In the music industry, a custom studio usually refers to a recording business, built small and charging cheap, designed for aspiring artists with big dreams but flat wallets. Few records that come out of custom studios ever find national success, but their vaults can become impromptu repositories for local music personalities and styles. A new compilation series called "Local Customs" focuses on these tiny, work-for-hire studios. Its first release is Downriver Revival.
Ecorse, Mich., is a small, three-square mile suburb a few minutes downriver from Detroit. It was here in the mid-1960s that Felton Williams, an electrician for Ford Motor Co., converted his basement into a jerry-built, custom studio he dubbed Double U Sound.

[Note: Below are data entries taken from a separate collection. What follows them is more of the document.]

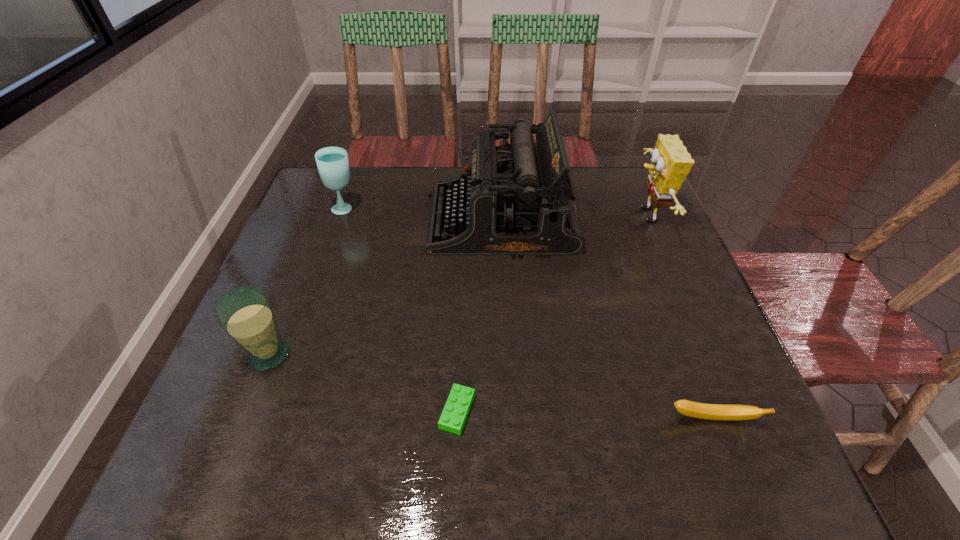 This screenshot has height=540, width=960. Find the location of `free space located 0.250m on the face of the second tallest object`. free space located 0.250m on the face of the second tallest object is located at coordinates (539, 216).

Where is `vacant position located on the face of the second tallest object`? vacant position located on the face of the second tallest object is located at coordinates (503, 216).

The width and height of the screenshot is (960, 540). What are the coordinates of `vacant space located on the right of the farther glass` in the screenshot? It's located at (409, 208).

This screenshot has width=960, height=540. In order to click on free location located on the back of the nearer glass in this screenshot , I will do `click(320, 226)`.

In order to click on vacant region located on the right of the shortest object in this screenshot , I will do `click(636, 411)`.

This screenshot has width=960, height=540. I want to click on typewriter situated at the far edge, so click(x=515, y=199).

Where is `sponge located in the far edge section of the desktop`? This screenshot has height=540, width=960. sponge located in the far edge section of the desktop is located at coordinates (670, 163).

Locate an element on the screen. glass located at the far edge is located at coordinates (332, 162).

The height and width of the screenshot is (540, 960). I want to click on object that is at the near edge, so click(x=455, y=412).

This screenshot has height=540, width=960. In order to click on sponge located in the right edge section of the desktop in this screenshot , I will do `click(670, 163)`.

Between 1967 and 1981, Double U was available to local musicians looking to test the waters with their first recordings. Not surprisingly, the studio's first clients, an R&B group named The Combinations, borrowed heavily from the recording giant a few miles upriver — Motown.
In Double U's early years, Felton Williams accepted or pursued artists from across the region's diverse musical spectrum. Detroit's booming industrial economy was a major draw for migrants from across America, especially the rural South. Williams himself was born in Mississippi. As a result, Detroit's musical DNA was built on country, jazz, soul, gospel, rockabilly, funk and more. Down in the Double U basement, these styles often flowed into one another.

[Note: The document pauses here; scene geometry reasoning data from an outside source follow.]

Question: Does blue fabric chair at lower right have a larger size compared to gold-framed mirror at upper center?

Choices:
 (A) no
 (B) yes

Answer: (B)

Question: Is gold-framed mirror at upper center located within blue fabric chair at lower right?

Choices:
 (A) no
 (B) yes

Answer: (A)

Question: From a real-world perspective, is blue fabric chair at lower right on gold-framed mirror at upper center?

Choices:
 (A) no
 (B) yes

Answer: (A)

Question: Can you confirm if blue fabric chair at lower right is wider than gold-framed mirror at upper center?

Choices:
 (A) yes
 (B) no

Williams recorded both secular and gospel music, but in 1970 he committed to working solely with artists from the Church of the Living God in Toledo, Ohio, where he himself learned how to play pedal steel guitar. It was in the church that Williams met Shirley Ann Lee, a gospel singer who provided Double U Sound with some of its most successful recordings.
Double U's last recording was in 1981, but Williams kept almost everything — more than 300 reels of tape. The new compilation includes a bonus disc that allows listeners to click through 50 of these reels, accessing additional hours of recordings, most of which were never released. An additional half-hour DVD documentary also profiles Williams, the artists he recorded and the neighborhoods they all came from. Altogether, Downriver Revival is a remarkable time capsule — not just of Double U Sound, but of Ecorse, its surrounding towns, and all the pockets of local talent that have grown along the northern banks of the Detroit River.